(Beginning of Supplied data)
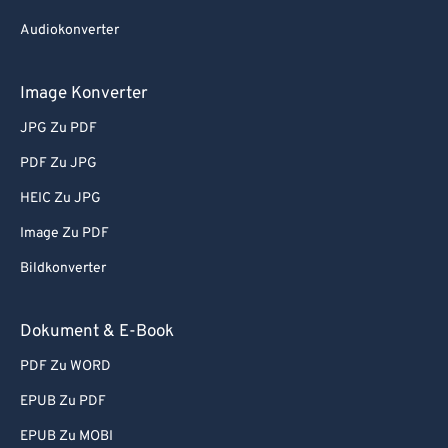
78
78
Audiokonverter
79
79
Image Konverter
80
80
JPG Zu PDF
81
81
PDF Zu JPG
82
82
83
83
HEIC Zu JPG
84
84
Image Zu PDF
85
85
Bildkonverter
86
86
Dokument & E-Book
87
87
PDF Zu WORD
88
88
EPUB Zu PDF
89
89
90
90
EPUB Zu MOBI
(End of Supplied data)
• _Your instructions_
Reproduce every record above exactly, omitting the pictures.

• _Final answer_
78
78
Audiokonverter
79
79
Image Konverter
80
80
JPG Zu PDF
81
81
PDF Zu JPG
82
82
83
83
HEIC Zu JPG
84
84
Image Zu PDF
85
85
Bildkonverter
86
86
Dokument & E-Book
87
87
PDF Zu WORD
88
88
EPUB Zu PDF
89
89
90
90
EPUB Zu MOBI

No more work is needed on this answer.